The warm months, the room broiling. My mind torpid and thick. There was not a surface or object that did not feel hot. In winter, the wind roared in the chimney, banged at the windows. One night it was so cold I wondered if it was safe. I ran my hands along the wall and found that the reproduction Constable that hung here when I moved in, and for some reason I never removed, covered a hole right to the outside, cold air streaming through in a circle where a stovepipe must once have been. I heard the gnawing of squirrels in the walls and felt half-mad in the boreal air. The kind of cold encountered by some of the soldiers I had seen. The kind where corneas freeze, teeth shatter, faces are eaten by frost. Those men marching who looked off, only to see what it was. That they had no eyelids. Their eyelids had been torn away from cold. I piled everything I owned, including my textbooks, on top of me. A thin layer of ice formed on the washbasin.
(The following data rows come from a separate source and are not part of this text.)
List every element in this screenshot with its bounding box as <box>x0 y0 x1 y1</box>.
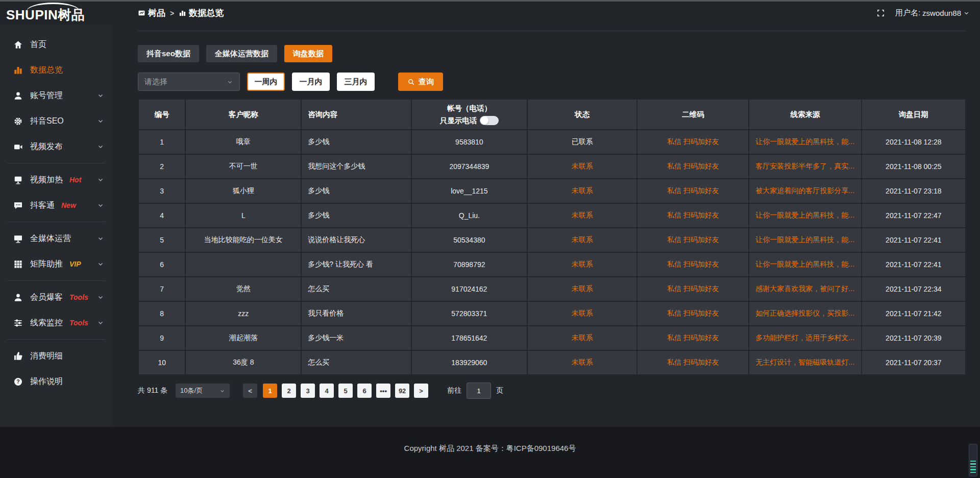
sidebar-item-chat[interactable]: 抖客通New <box>0 193 112 218</box>
cell-source-link[interactable]: 多功能护栏灯，适用于乡村文... <box>749 326 861 350</box>
user-menu[interactable]: 用户名: zswodun88 <box>895 8 970 18</box>
cell-qr-links[interactable]: 私信 扫码加好友 <box>637 179 749 203</box>
sidebar-item-grid[interactable]: 矩阵助推VIP <box>0 251 112 277</box>
page-button-3[interactable]: 3 <box>301 384 315 398</box>
sidebar-item-chart[interactable]: 数据总览 <box>0 57 112 83</box>
cell-date: 2021-11-07 20:37 <box>862 350 966 375</box>
menu-badge: Hot <box>69 176 81 184</box>
next-page-button[interactable]: > <box>414 384 428 398</box>
sidebar-item-label: 抖客通 <box>30 200 55 211</box>
page-button-1[interactable]: 1 <box>263 384 277 398</box>
page-button-92[interactable]: 92 <box>395 384 409 398</box>
cell-account: 183929060 <box>411 350 527 375</box>
cell-qr-links[interactable]: 私信 扫码加好友 <box>637 252 749 277</box>
query-button[interactable]: 查询 <box>398 73 443 91</box>
sidebar-item-home[interactable]: 首页 <box>0 32 112 57</box>
page-buttons: 123456•••92 <box>263 384 414 398</box>
sidebar-item-video[interactable]: 视频发布 <box>0 134 112 159</box>
header-nickname: 客户昵称 <box>185 99 301 130</box>
goto-unit-label: 页 <box>496 386 503 395</box>
range-button-month[interactable]: 一月内 <box>292 73 330 91</box>
cell-qr-links[interactable]: 私信 扫码加好友 <box>637 228 749 252</box>
goto-page-input[interactable] <box>467 383 491 399</box>
sidebar-item-member[interactable]: 会员爆客Tools <box>0 284 112 310</box>
goto-page: 前往 页 <box>447 383 503 399</box>
cell-status: 未联系 <box>527 301 638 326</box>
account-header-title: 帐号（电话） <box>418 104 521 113</box>
inquiry-table: 编号 客户昵称 咨询内容 帐号（电话） 只显示电话 状态 二维码 线索来源 询盘… <box>138 99 966 375</box>
cell-qr-links[interactable]: 私信 扫码加好友 <box>637 154 749 179</box>
filter-select[interactable]: 请选择 <box>138 73 240 91</box>
prev-page-button[interactable]: < <box>243 384 257 398</box>
table-row: 8zzz我只看价格572803371未联系私信 扫码加好友如何正确选择投影仪，买… <box>138 301 966 326</box>
header-source: 线索来源 <box>749 99 861 130</box>
tab-omnimedia-data[interactable]: 全媒体运营数据 <box>206 45 277 62</box>
cell-source-link[interactable]: 感谢大家喜欢我家，被问了好... <box>749 277 861 301</box>
sidebar-item-monitor[interactable]: 全媒体运营 <box>0 226 112 251</box>
cell-qr-links[interactable]: 私信 扫码加好友 <box>637 326 749 350</box>
sidebar-item-user[interactable]: 账号管理 <box>0 83 112 108</box>
sidebar-item-wallet[interactable]: 消费明细 <box>0 343 112 369</box>
page-button-5[interactable]: 5 <box>338 384 353 398</box>
cell-date: 2021-11-07 23:18 <box>862 179 966 203</box>
sidebar-item-label: 操作说明 <box>30 376 63 387</box>
tab-douyin-seo-data[interactable]: 抖音seo数据 <box>138 45 199 62</box>
cell-content: 多少钱 <box>301 130 411 154</box>
table-header-row: 编号 客户昵称 咨询内容 帐号（电话） 只显示电话 状态 二维码 线索来源 询盘… <box>138 99 966 130</box>
cell-status: 未联系 <box>527 277 638 301</box>
cell-status: 未联系 <box>527 350 638 375</box>
menu-badge: New <box>61 201 76 209</box>
page-button-4[interactable]: 4 <box>320 384 334 398</box>
sidebar-item-help[interactable]: ?操作说明 <box>0 369 112 394</box>
cell-source-link[interactable]: 被大家追着问的客厅投影分享... <box>749 179 861 203</box>
page-size-select[interactable]: 10条/页 <box>176 384 230 398</box>
page-button-6[interactable]: 6 <box>357 384 372 398</box>
breadcrumb: 树品 > 数据总览 <box>138 7 224 19</box>
widget-stripes <box>970 461 976 474</box>
phone-only-toggle[interactable] <box>480 116 499 125</box>
sidebar-item-label: 会员爆客 <box>30 292 63 303</box>
cell-source-link[interactable]: 让你一眼就爱上的黑科技，能... <box>749 203 861 228</box>
cell-source-link[interactable]: 让你一眼就爱上的黑科技，能... <box>749 130 861 154</box>
breadcrumb-label: 树品 <box>148 7 165 19</box>
cell-qr-links[interactable]: 私信 扫码加好友 <box>637 277 749 301</box>
cell-status: 未联系 <box>527 179 638 203</box>
table-row: 4L多少钱Q_Liu.未联系私信 扫码加好友让你一眼就爱上的黑科技，能...20… <box>138 203 966 228</box>
fullscreen-icon[interactable] <box>876 9 885 17</box>
data-tabs: 抖音seo数据 全媒体运营数据 询盘数据 <box>138 45 966 62</box>
sidebar-item-screen[interactable]: 视频加热Hot <box>0 167 112 193</box>
cell-nickname: L <box>185 203 301 228</box>
table-row: 3狐小狸多少钱love__1215未联系私信 扫码加好友被大家追着问的客厅投影分… <box>138 179 966 203</box>
page-button-2[interactable]: 2 <box>282 384 296 398</box>
cell-id: 9 <box>138 326 185 350</box>
tab-inquiry-data[interactable]: 询盘数据 <box>284 45 332 62</box>
cell-status: 未联系 <box>527 154 638 179</box>
cell-id: 4 <box>138 203 185 228</box>
cell-source-link[interactable]: 如何正确选择投影仪，买投影... <box>749 301 861 326</box>
range-button-week[interactable]: 一周内 <box>247 73 285 91</box>
cell-qr-links[interactable]: 私信 扫码加好友 <box>637 203 749 228</box>
breadcrumb-item-home[interactable]: 树品 <box>138 7 165 19</box>
cell-id: 10 <box>138 350 185 375</box>
cell-source-link[interactable]: 让你一眼就爱上的黑科技，能... <box>749 228 861 252</box>
cell-source-link[interactable]: 无主灯设计，智能磁吸轨道灯... <box>749 350 861 375</box>
cell-source-link[interactable]: 让你一眼就爱上的黑科技，能... <box>749 252 861 277</box>
breadcrumb-item-current[interactable]: 数据总览 <box>179 7 224 19</box>
range-button-quarter[interactable]: 三月内 <box>337 73 375 91</box>
select-placeholder: 请选择 <box>144 77 167 87</box>
cell-qr-links[interactable]: 私信 扫码加好友 <box>637 350 749 375</box>
table-row: 6多少钱? 让我死心 看70898792未联系私信 扫码加好友让你一眼就爱上的黑… <box>138 252 966 277</box>
chat-icon <box>13 201 23 210</box>
video-icon <box>13 142 23 152</box>
table-row: 1哦章多少钱9583810已联系私信 扫码加好友让你一眼就爱上的黑科技，能...… <box>138 130 966 154</box>
chevron-down-icon <box>97 319 104 326</box>
cell-account: Q_Liu. <box>411 203 527 228</box>
more-pages-button[interactable]: ••• <box>376 384 390 398</box>
sidebar-item-gear[interactable]: 抖音SEO <box>0 108 112 134</box>
cell-source-link[interactable]: 客厅安装投影半年多了，真实... <box>749 154 861 179</box>
cell-qr-links[interactable]: 私信 扫码加好友 <box>637 130 749 154</box>
sidebar-item-sliders[interactable]: 线索监控Tools <box>0 310 112 336</box>
cell-qr-links[interactable]: 私信 扫码加好友 <box>637 301 749 326</box>
sidebar-item-label: 数据总览 <box>30 65 63 76</box>
floating-widget[interactable] <box>969 444 977 476</box>
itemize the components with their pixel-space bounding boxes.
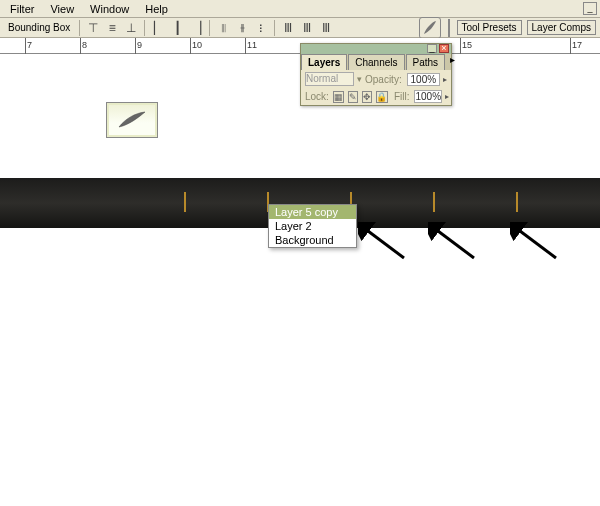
distribute-vcenter-icon[interactable]: ⫵	[234, 20, 250, 36]
layers-panel-tabs: Layers Channels Paths ▸	[301, 54, 451, 70]
lock-position-icon[interactable]: ✥	[362, 91, 372, 103]
distribute-hcenter-icon[interactable]: Ⅲ	[299, 20, 315, 36]
align-top-icon[interactable]: ⊤	[85, 20, 101, 36]
align-right-icon[interactable]: ▕	[188, 20, 204, 36]
distribute-right-icon[interactable]: Ⅲ	[318, 20, 334, 36]
layer-context-menu: Layer 5 copy Layer 2 Background	[268, 204, 357, 248]
lock-transparency-icon[interactable]: ▦	[333, 91, 344, 103]
distribute-icons-group-2: Ⅲ Ⅲ Ⅲ	[280, 20, 334, 36]
layers-panel-titlebar[interactable]: _ ×	[301, 44, 451, 54]
opacity-label: Opacity:	[365, 74, 402, 85]
context-menu-item[interactable]: Layer 5 copy	[269, 205, 356, 219]
tab-layers[interactable]: Layers	[301, 54, 347, 70]
lock-fill-row: Lock: ▦ ✎ ✥ 🔒 Fill: 100% ▸	[301, 88, 451, 105]
feather-icon	[117, 111, 147, 129]
minimize-button[interactable]: _	[583, 2, 597, 15]
ruler-label: 9	[137, 40, 142, 50]
menu-filter[interactable]: Filter	[2, 1, 42, 17]
menu-help[interactable]: Help	[137, 1, 176, 17]
toolbar-separator	[209, 20, 210, 36]
ruler-label: 10	[192, 40, 202, 50]
distribute-icons-group: ⫴ ⫵ ⫶	[215, 20, 269, 36]
context-menu-item[interactable]: Layer 2	[269, 219, 356, 233]
annotation-arrow	[510, 222, 558, 262]
blend-mode-select[interactable]: Normal	[305, 72, 354, 86]
panel-close-icon[interactable]: ×	[439, 44, 449, 53]
fill-label: Fill:	[394, 91, 410, 102]
toolbar-separator	[448, 19, 450, 37]
lock-pixels-icon[interactable]: ✎	[348, 91, 358, 103]
align-icons-group-1: ⊤ ≡ ⊥	[85, 20, 139, 36]
menu-window[interactable]: Window	[82, 1, 137, 17]
svg-line-1	[434, 228, 474, 258]
bounding-box-label: Bounding Box	[4, 22, 74, 33]
distribute-left-icon[interactable]: Ⅲ	[280, 20, 296, 36]
ruler-label: 7	[27, 40, 32, 50]
svg-line-0	[364, 228, 404, 258]
panel-menu-icon[interactable]: ▸	[446, 54, 459, 70]
lock-label: Lock:	[305, 91, 329, 102]
layer-comps-button[interactable]: Layer Comps	[527, 20, 596, 35]
annotation-arrow	[428, 222, 476, 262]
lock-all-icon[interactable]: 🔒	[376, 91, 388, 103]
context-menu-item[interactable]: Background	[269, 233, 356, 247]
tool-presets-button[interactable]: Tool Presets	[457, 20, 522, 35]
canvas[interactable]: _ × Layers Channels Paths ▸ Normal ▾ Opa…	[0, 54, 600, 494]
options-bar: Bounding Box ⊤ ≡ ⊥ ▏ ┃ ▕ ⫴ ⫵ ⫶ Ⅲ Ⅲ Ⅲ Too…	[0, 18, 600, 38]
toolbar-separator	[79, 20, 80, 36]
align-left-icon[interactable]: ▏	[150, 20, 166, 36]
align-hcenter-icon[interactable]: ┃	[169, 20, 185, 36]
gold-separator	[184, 192, 186, 212]
menubar: Filter View Window Help _	[0, 0, 600, 18]
tab-paths[interactable]: Paths	[406, 54, 446, 70]
annotation-arrow	[358, 222, 406, 262]
distribute-bottom-icon[interactable]: ⫶	[253, 20, 269, 36]
ruler-label: 15	[462, 40, 472, 50]
gold-separator	[516, 192, 518, 212]
right-toolbar: Tool Presets Layer Comps	[419, 17, 597, 39]
menu-view[interactable]: View	[42, 1, 82, 17]
toolbar-separator	[274, 20, 275, 36]
panel-minimize-icon[interactable]: _	[427, 44, 437, 53]
align-vcenter-icon[interactable]: ≡	[104, 20, 120, 36]
toolbar-separator	[144, 20, 145, 36]
tab-channels[interactable]: Channels	[348, 54, 404, 70]
blend-opacity-row: Normal ▾ Opacity: 100% ▸	[301, 70, 451, 88]
ruler-label: 8	[82, 40, 87, 50]
fill-field[interactable]: 100%	[414, 90, 442, 103]
brush-preview-icon[interactable]	[419, 17, 441, 39]
svg-line-2	[516, 228, 556, 258]
ruler-label: 11	[247, 40, 257, 50]
ruler-label: 17	[572, 40, 582, 50]
align-icons-group-2: ▏ ┃ ▕	[150, 20, 204, 36]
canvas-thumbnail	[106, 102, 158, 138]
distribute-top-icon[interactable]: ⫴	[215, 20, 231, 36]
layers-panel[interactable]: _ × Layers Channels Paths ▸ Normal ▾ Opa…	[300, 43, 452, 106]
gold-separator	[433, 192, 435, 212]
opacity-field[interactable]: 100%	[407, 73, 440, 86]
align-bottom-icon[interactable]: ⊥	[123, 20, 139, 36]
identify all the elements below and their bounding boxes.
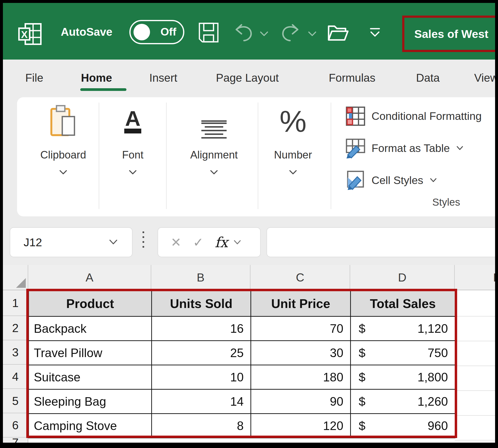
- ribbon-group-label: Font: [122, 149, 144, 161]
- tab-formulas[interactable]: Formulas: [329, 71, 375, 84]
- cell-a6[interactable]: Camping Stove: [29, 414, 152, 438]
- cell-c5[interactable]: 90: [251, 390, 351, 414]
- conditional-formatting-icon: [345, 106, 366, 127]
- cell-c2[interactable]: 70: [251, 317, 351, 341]
- tab-data[interactable]: Data: [416, 71, 440, 84]
- cell-a4[interactable]: Suitcase: [29, 365, 152, 390]
- clipboard-expand-chevron-icon[interactable]: [58, 169, 68, 176]
- excel-window: X AutoSave Off: [0, 0, 498, 448]
- font-expand-chevron-icon[interactable]: [128, 169, 138, 176]
- row-header-7[interactable]: 7: [3, 438, 28, 448]
- cell-styles-icon: [345, 170, 366, 191]
- row-header-3[interactable]: 3: [3, 340, 28, 365]
- cell-styles-label: Cell Styles: [372, 174, 423, 187]
- row-header-4[interactable]: 4: [3, 365, 28, 389]
- currency-symbol: $: [359, 346, 365, 360]
- cell-styles-button[interactable]: Cell Styles: [345, 168, 437, 192]
- cell-e4[interactable]: [455, 366, 498, 391]
- currency-symbol: $: [359, 370, 365, 384]
- redo-icon[interactable]: [281, 21, 301, 43]
- redo-dropdown-chevron-icon[interactable]: [307, 30, 317, 37]
- autosave-toggle-knob[interactable]: [133, 24, 150, 40]
- ribbon-group-clipboard[interactable]: Clipboard: [27, 97, 100, 216]
- name-box[interactable]: J12: [10, 227, 133, 257]
- cell-e5[interactable]: [455, 391, 498, 416]
- fx-chevron-icon[interactable]: [233, 239, 242, 245]
- undo-dropdown-chevron-icon[interactable]: [259, 30, 269, 37]
- tab-insert[interactable]: Insert: [149, 71, 177, 84]
- cell-b5[interactable]: 14: [152, 390, 251, 414]
- cell-e3[interactable]: [455, 341, 498, 366]
- number-expand-chevron-icon[interactable]: [288, 169, 298, 176]
- title-bar: X AutoSave Off: [3, 3, 495, 60]
- select-all-button[interactable]: [3, 265, 28, 290]
- cell-b1[interactable]: Units Sold: [152, 291, 251, 317]
- cell-d1[interactable]: Total Sales: [351, 291, 455, 317]
- cell-b2[interactable]: 16: [152, 317, 251, 341]
- cell-d5[interactable]: $1,260: [351, 390, 455, 414]
- ribbon-group-label: Clipboard: [40, 149, 86, 161]
- cell-c1[interactable]: Unit Price: [251, 291, 351, 317]
- format-as-table-chevron-icon: [456, 145, 464, 151]
- cell-c6[interactable]: 120: [251, 414, 351, 438]
- format-as-table-button[interactable]: Format as Table: [345, 136, 464, 160]
- ribbon-group-alignment[interactable]: Alignment: [180, 97, 248, 216]
- alignment-expand-chevron-icon[interactable]: [209, 169, 219, 176]
- cell-c4[interactable]: 180: [251, 365, 351, 390]
- cell-a5[interactable]: Sleeping Bag: [29, 390, 152, 414]
- conditional-formatting-label: Conditional Formatting: [372, 110, 482, 123]
- styles-group-caption: Styles: [416, 196, 477, 208]
- column-header-b[interactable]: B: [151, 265, 250, 290]
- cell-e6[interactable]: [455, 416, 498, 440]
- document-title[interactable]: Sales of West: [414, 27, 488, 41]
- amount: 960: [428, 419, 448, 433]
- autosave-toggle[interactable]: Off: [129, 20, 184, 44]
- conditional-formatting-button[interactable]: Conditional Formatting: [345, 104, 482, 128]
- cell-a2[interactable]: Backpack: [29, 317, 152, 341]
- svg-text:X: X: [21, 29, 28, 40]
- cell-e1[interactable]: [455, 290, 498, 317]
- cell-d6[interactable]: $960: [351, 414, 455, 438]
- cancel-icon[interactable]: ✕: [171, 235, 182, 250]
- formula-bar-drag-handle[interactable]: [143, 231, 144, 248]
- cell-c3[interactable]: 30: [251, 341, 351, 365]
- save-icon[interactable]: [198, 21, 220, 44]
- column-header-e[interactable]: E: [455, 265, 498, 290]
- ribbon-group-number[interactable]: % Number: [269, 97, 317, 216]
- column-header-a[interactable]: A: [28, 265, 151, 290]
- column-e-cells: [455, 290, 498, 440]
- column-header-d[interactable]: D: [350, 265, 455, 290]
- row-header-5[interactable]: 5: [3, 389, 28, 413]
- cell-d4[interactable]: $1,800: [351, 365, 455, 390]
- ribbon-collapse-icon[interactable]: [368, 27, 382, 39]
- name-box-chevron-icon[interactable]: [108, 239, 119, 246]
- cell-b4[interactable]: 10: [152, 365, 251, 390]
- column-header-c[interactable]: C: [250, 265, 350, 290]
- cell-d2[interactable]: $1,120: [351, 317, 455, 341]
- document-title-highlight: Sales of West: [402, 16, 498, 52]
- tab-home[interactable]: Home: [81, 71, 112, 84]
- row-header-6[interactable]: 6: [3, 413, 28, 438]
- tab-view[interactable]: View: [474, 71, 498, 84]
- undo-icon[interactable]: [233, 21, 253, 43]
- tab-file[interactable]: File: [25, 71, 43, 84]
- select-all-triangle: [16, 278, 26, 288]
- open-folder-icon[interactable]: [326, 23, 349, 43]
- clipboard-icon: [49, 104, 78, 138]
- ribbon-group-font[interactable]: A Font: [108, 97, 157, 216]
- data-table: Product Units Sold Unit Price Total Sale…: [28, 290, 455, 438]
- row-header-2[interactable]: 2: [3, 316, 28, 340]
- cell-d3[interactable]: $750: [351, 341, 455, 365]
- cell-b6[interactable]: 8: [152, 414, 251, 438]
- cell-e2[interactable]: [455, 317, 498, 341]
- insert-function-icon[interactable]: fx: [215, 234, 228, 251]
- excel-logo-icon: X: [18, 22, 42, 46]
- cell-a3[interactable]: Travel Pillow: [29, 341, 152, 365]
- cell-a1[interactable]: Product: [29, 291, 152, 317]
- formula-bar-input[interactable]: [266, 227, 498, 257]
- row-header-column: 1 2 3 4 5 6 7: [3, 290, 28, 448]
- tab-page-layout[interactable]: Page Layout: [216, 71, 279, 84]
- enter-icon[interactable]: ✓: [193, 235, 204, 250]
- row-header-1[interactable]: 1: [3, 290, 28, 316]
- cell-b3[interactable]: 25: [152, 341, 251, 365]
If it is cold enough, birds in flight can freeze, and then drop from the sky like stones.
I received my first cheque, a small bursary in the mail. I exchanged the cheque for a bicycle. I rode it through the city, and to the ravines. It was spring. The weakest season here, though small leaves sprouted from trees that had pretended to be dead all winter. There were sudden yellow flowers, and cherry trees with warmed branches clotted in pink bloom.
Professor Tapping and I drank bitter English tea that he sugared heavily in a matching cup ringed with gold. I remember him looking up and saying with warmth and determination, You will accomplish a lot. But you must know your own response to your work, Miss Frame. If you don’t, his teacup clattered delicately, you will miss the reward.